The precondition for a referral by a European Union member state is that the
concentration must "impact trade between the Member States" and "pose a
significant threat to competition within the territory of the Member State or
States making the request." The EUMR Guidance aims to encourage member states to
approach the EC for reviewing mergers that prima facie exhibit anticompetitive
attributes. This was prompted by a rise in "killer acquisitions."
A "killer acquisition" refers to the acquisition of a fledgling, small company
by a prominent established entity. This type of acquisition has the potential to
impede effective competition by reducing the number of competitors and
bolstering the acquiring entity's market share. The guidelines were devised to
address this enforcement gap, particularly concerning small entities falling
below prescribed national thresholds.
In a similar vein, Section 7 of the Clayton Antitrust Act of 1914 in the United
States authorizes the Federal Trade Commission (FTC) or the Department of
Justice (DOJ) to prohibit mergers that substantially curtail competition. It's
noteworthy that both the FTC and DOJ are endowed with the authority, not barred
from it, to review and evaluate mergers falling below the "size-of-transaction"
or "size-of-person" threshold, as outlined in the Hart-Scott-Rodino Antitrust
Improvements Act of 1976.
Moreover, in the United Kingdom, under Section 23 of the UK Enterprise Act, the
Competition and Markets Authority possesses the capability to autonomously
review mergers if a non-notifiable merger raises concerns regarding effective
competition.
Possible Amendments to Indian Legislation for Evaluating Non-Notifiable/Exempt
Mergers
Considering the aforementioned perspectives, the Indian competition framework
could draw inspiration from the practices in the EU, US, and UK to assess
mergers that fall below the threshold limits of the Small Target Exemption.
However, it's important to note that the EUMR Guidance was introduced with a
distinct objective—to regulate "killer acquisitions" within the digital and
pharmaceutical sectors.
Nevertheless, given that the new guidelines encompass the review of non-notifiable
mergers by competition authorities, analogous provisions could be incorporated
into the Competition Act. The purpose would be to regulate transactions falling
under the Small Target Exemption.
Firstly, if a merger seemingly poses a threat to market competition, it should
be subject to scrutiny regardless of its asset or turnover threshold. To
determine whether a merger poses a competitive threat, the market share of the
merging entities should be considered in conjunction with their assets and
turnover, as outlined in the criteria for small target exemptions. A higher
market share of the merged entity could potentially lead to a dominant market
position that might be abused.
Secondly, a recommended amendment concerns Paragraph 2 of the 2017 MCA
notification. Paragraph 2 currently stipulates that the value of assets or
turnover should be derived from the annual report of the target enterprise for
the preceding financial year in which the transaction transpires, or from the
auditor's report if financial statements are unavailable.
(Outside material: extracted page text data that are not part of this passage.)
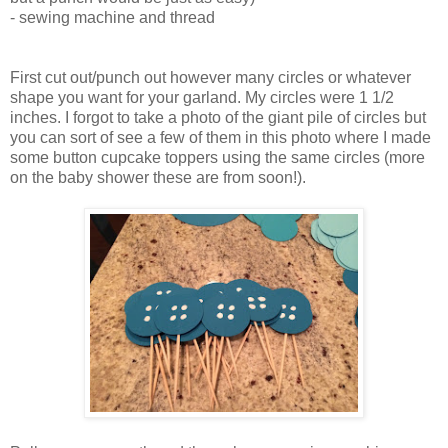
- sewing machine and thread
First cut out/punch out however many circles or whatever
shape you want for your garland. My circles were 1 1/2
inches. I forgot to take a photo of the giant pile of circles but
you can sort of see a few of them in this photo where I made
some button cupcake toppers using the same circles (more
on the baby shower these are from soon!).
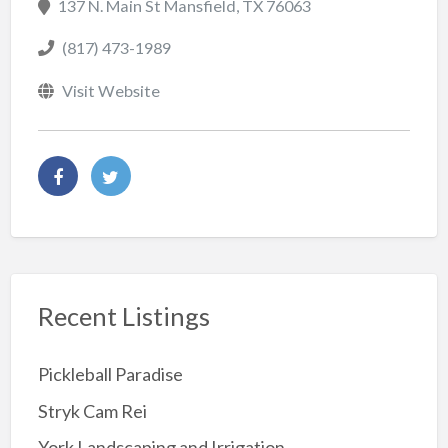
137 N. Main St Mansfield, TX 76063
(817) 473-1989
Visit Website
Recent Listings
Pickleball Paradise
Stryk Cam Rei
York Landscaping and Irrigation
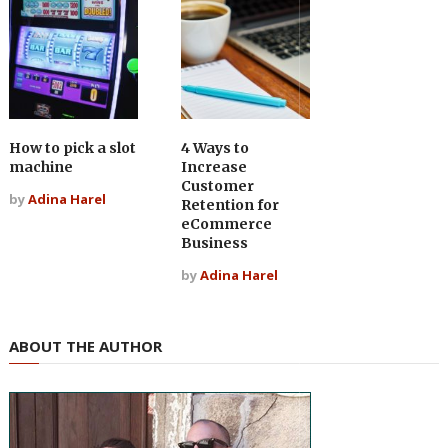
How to pick a slot
4 Ways to
machine
Increase
Customer
by
Adina Harel
Retention for
eCommerce
Business
by
Adina Harel
ABOUT THE AUTHOR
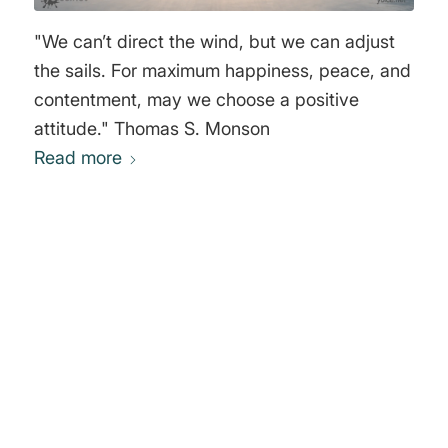
"We can’t direct the wind, but we can adjust
the sails. For maximum happiness, peace, and
contentment, may we choose a positive
attitude." Thomas S. Monson
Read more
0
REPLIES
Leave a Reply
Want to join the discussion?
Feel free to contribute!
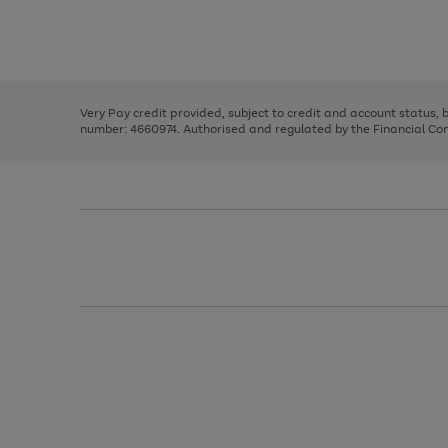
right
of
and
3
2
2
Use
Page
left
the
1
arrows
right
of
to
and
3
2
2
scroll
left
through
Very Pay credit provided, subject to credit and account status,
arrows
the
number: 4660974. Authorised and regulated by the Financial Cond
to
image
scroll
carousel
through
the
image
carousel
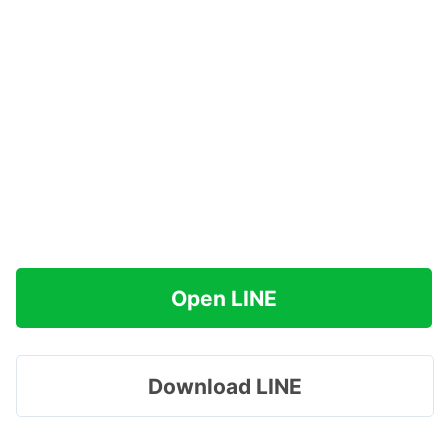
Open LINE
Download LINE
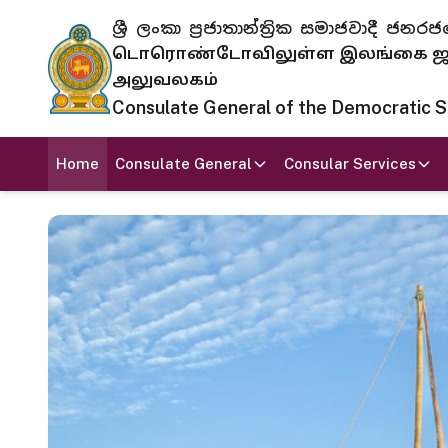
ශ්‍රී ලංකා ප්‍රජාතාන්ත්‍රික සමාජවාදී
டொரொண்டோவிலுள்ள இலங்கை ஜனந
அலுவலகம்
Consulate General of the Democratic Soc
Home
Consulate General
Consular Services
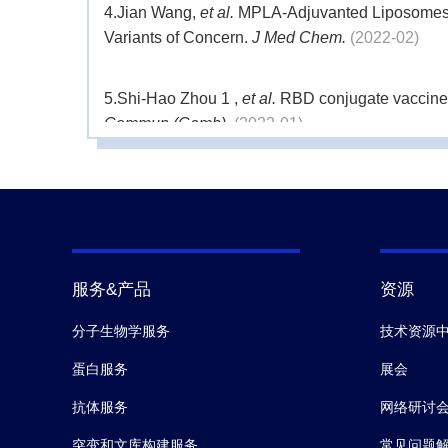
4.
Jian Wang,
et al.
MPLA-Adjuvanted Liposomes E
Variants of Concern.
J Med Chem.
(2022-02)
5.
Shi-Hao Zhou 1 ,
et al.
RBD conjugate vaccine w
Commun (Camb).
(2022-01)
6.
Jiaojiao Liu,
et al.
Heterologous prime-boost im
infection.
Cell Discov.
(2021-12)
7.
Qiang Zeng,
et al.
Dynamic SARS-CoV-2-Specific 
服务&产品
资源
分子生物学服务
技术资源
蛋白服务
展会
抗体服务
网络研讨
突变和文库构建服务
常见问题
In the current scenario, the ongoing deal evades scrutiny by the CCI due to the
combined turnover of both PVR and INOX being under INR 1,000 crore. However, the
combined assets of PVR and INOX surpass the asset-based threshold of INR 350
crore. Consequently, the current deal should not be exempted from CCI scrutiny
based solely on its low turnover. Instead, it's advisable to compute the value
of assets or turnover by considering an average of these values over the
preceding three financial years, rather than just the previous year.
In Closing
In summary, the CCI could be endowed with supplementary authority to assess
prima facie anticompetitive non-notifiable mergers falling under the Small
Target Exemptions in exceptional circumstances. This authority could be
conferred by accounting for the market share of merging entities or by
considering the value of assets or turnover over the preceding three financial
years. This approach would ensure that mergers with the potential to hinder
market competition, similar to the current case, do not escape scrutiny.